WHAT THE EXERCISE ASKS
Find the line containing "e fichier Calc" in the data below and repeat it, along with all later lines, exactly through the last one.

RECORDS TO USE
Segment Open
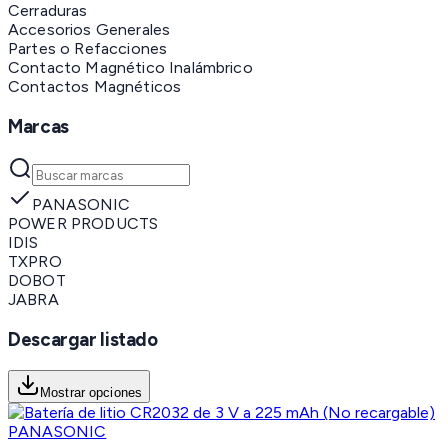
Cerraduras
Accesorios Generales
Partes o Refacciones
Contacto Magnético Inalámbrico
Contactos Magnéticos
Marcas
PANASONIC
POWER PRODUCTS
IDIS
TXPRO
DOBOT
JABRA
Descargar listado
Mostrar opciones
PANASONIC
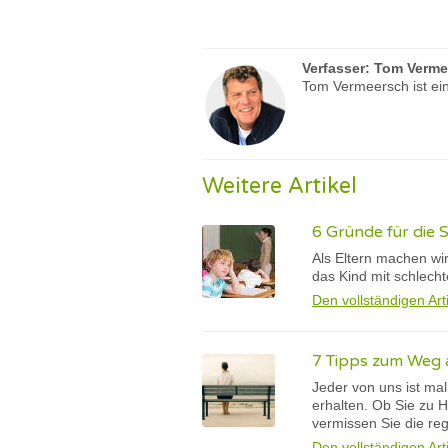
Verfasser:
Tom Verme
Tom Vermeersch ist ein
Weitere Artikel
6 Gründe für die 
Als Eltern machen wi
das Kind mit schlech
Den vollständigen Art
7 Tipps zum Weg a
Jeder von uns ist ma
erhalten. Ob Sie zu 
vermissen Sie die re
Den vollständigen Art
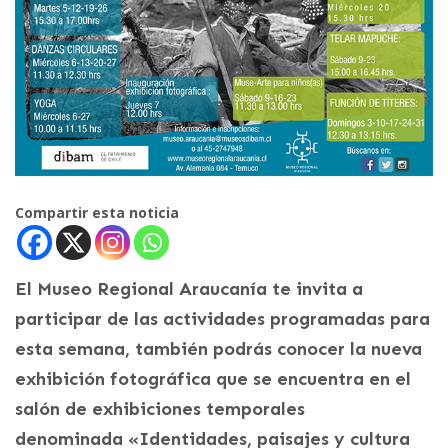
Compartir esta noticia
El Museo Regional Araucanía te invita a
participar de las actividades programadas para
esta semana, también podrás conocer la nueva
exhibición fotográfica que se encuentra en el
salón de exhibiciones temporales
denominada «Identidades, paisajes y cultura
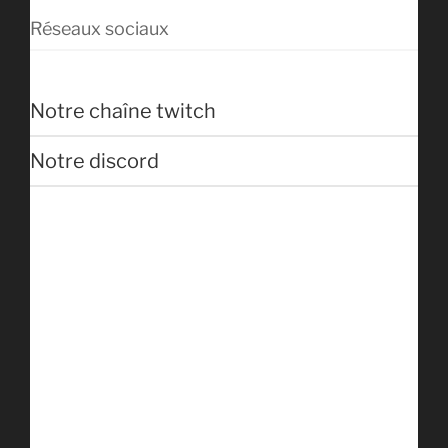
Réseaux sociaux
Notre chaîne twitch
Notre discord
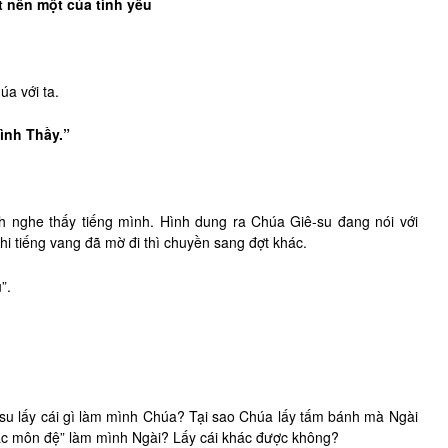
t nên một của tình yêu
a với ta.
ình Thầy.”
h nghe thấy tiếng mình. Hình dung ra Chúa Giê-su đang nói với
hi tiếng vang đã mờ đi thì chuyền sang đợt khác.
”.
-su lấy cái gì làm mình Chúa? Tại sao Chúa lấy tấm bánh mà Ngài
 các môn đệ” làm mình Ngài? Lấy cái khác được không?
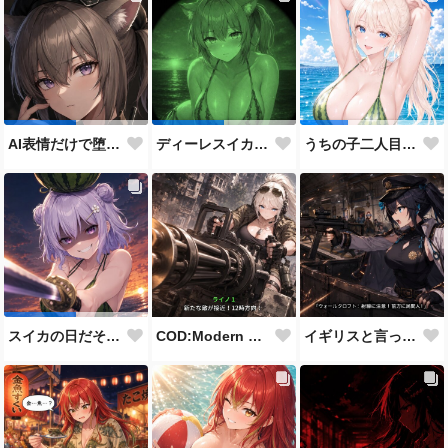
AI表情だけで堕とせ参加作品
ディーレスイカビキニ
うちの子二人目スイカの日
COD:Modern Warfare 3 "Goalpost"
イギリスと言ったらこれだよな
スイカの日だそうなので、仲の良い先輩後輩でスイカ割り（意味深）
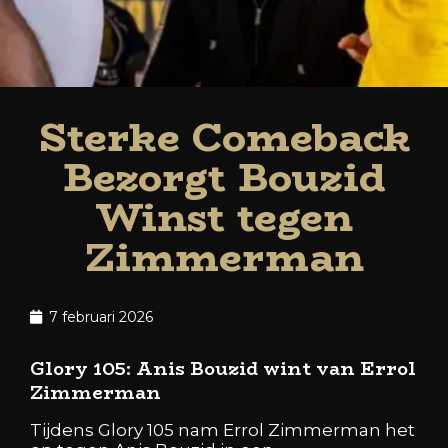
Sterke Comeback
Bezorgt Bouzid
Winst tegen
Zimmerman
7 februari 2026
Glory 105: Anis Bouzid wint van Errol
Zimmerman
Tijdens Glory 105 nam Errol Zimmerman het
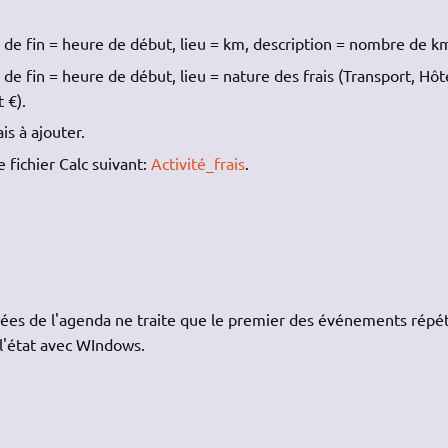
de fin = heure de début, lieu = km, description = nombre de k
e fin = heure de début, lieu = nature des frais (Transport, Hôt
 €).
is à ajouter.
e fichier Calc suivant:
Activité_frais
.
nnées de l'agenda ne traite que le premier des événements répéti
n l'état avec WIndows.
Segment Closed
RESULT OF THE EXERCISE
e fichier Calc suivant:
Activité_frais
.
nnées de l'agenda ne traite que le premier des événements répéti
n l'état avec WIndows.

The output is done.